“Funny,” he says after a beat. “I was going to ask you the same thing.”

“I didn’t—” I stop because…I did. Of course I did.

But not like that! I’m not a thief, just a gullible idiot. I’m staring at him, mute and…and angry. Fury courses through me hot and sharp as a knife as it really truly hits me.

What April did…

If she’d succeeded…

The wind rushes out of me and I clap a hand to my mouth.

If she’d succeeded, she would have turned me into a thief. A criminal. And my so-called friends at school might think that’s hilarious, but the sheriff’s department? They’d take one look at dad’s name, they’d see my house and the way I was raised…

I don’t want to cry. I never cry. But the thought of how close I just came to losing everything I’d worked for has me stifling a sob.

I can’t even tell if it’s anger or fear, or something else. I feel like an idiot, which I hate. But there’s betrayal there too. April and I might not be BFFs but turning me into a thief?

And Leo….he actually believes it. He thinks I freakin’ stole his grandmother’s ring. He probably thinks I saw an easy score. Because I am the help, right? That’s how he and his friends see me when I work these parties.

The bitterness I’ve been raised in makes my lungs feel like they’re full of acid as I turn away from Leo and his phony concern.

“Hey…” His voice is gentler than I’ve ever heard it. “It’s fine, Savannah. No one knows what you did.”

What you did.

What I did?

What I did was be stupid enough to listen to anything April said. What I did was make the mistake of being anywhere near that girl or this guy…

You don’t belong in their world. How many times has my mother said that to me when I’d come home from a football game or a house party?

She was usually drunk when she said it. Drunk and mean.

She’s said it countless times, and I always rolled my eyes. I always took it as a challenge. She didn’t think I could fit in with the rich and popular? Well, I’d show her.

But right here and right now…

You don’t belong in their world.

I’ve had glimpses of it before, moments where I feel like an alien amidst a different species as my friends whine about Daddy cutting off their credit cards as punishment while I’m sitting there wondering if I have enough tips saved up for a new tube of toothpaste.
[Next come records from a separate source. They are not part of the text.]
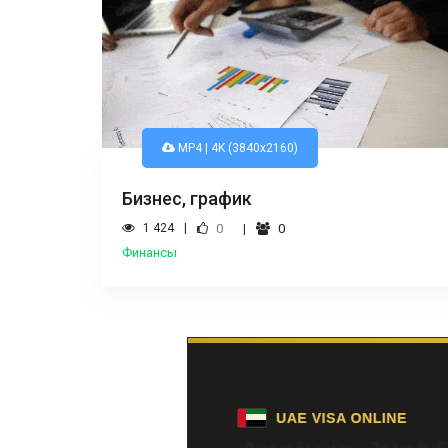
MP4 | 4K (3840x2160)
Бизнес, график
1 424
0
0
Финансы
Платный видео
So yeah, I’ve had moments where I’ve heard my mom’s words and wondered if she was right.

But I’ve never understood what she was saying so well as I do today.

I don’t belong in this world. I should never have set out to prove her wrong. I should never have wasted so much time and energy trying to trick that crowd into thinking I’m one of them.

No, not just one of them. I’m the queen of the popular crew. I’m their leader—and that’s why April’s coming after me. To take me down. To steal my crown.

Leo’s hand on my shoulder makes me flinch. For a second there I’d almost forgotten about him. My head feels like it might explode from the anger and the bitterness that’s turning my thoughts toxic.

“It’s all going to be okay, Savannah,” Leo says. And…seriously? Is he serious right now?

He sounds like some sort of hero in a movie. Like all of a sudden I’m going to forget that he’s an entitled, shallow ass with more ego than brains. Like, suddenly Leo is my knight in shining armor.

Uh, no. I don’t think so.

I shrug off his hand. “You didn’t have to do that.”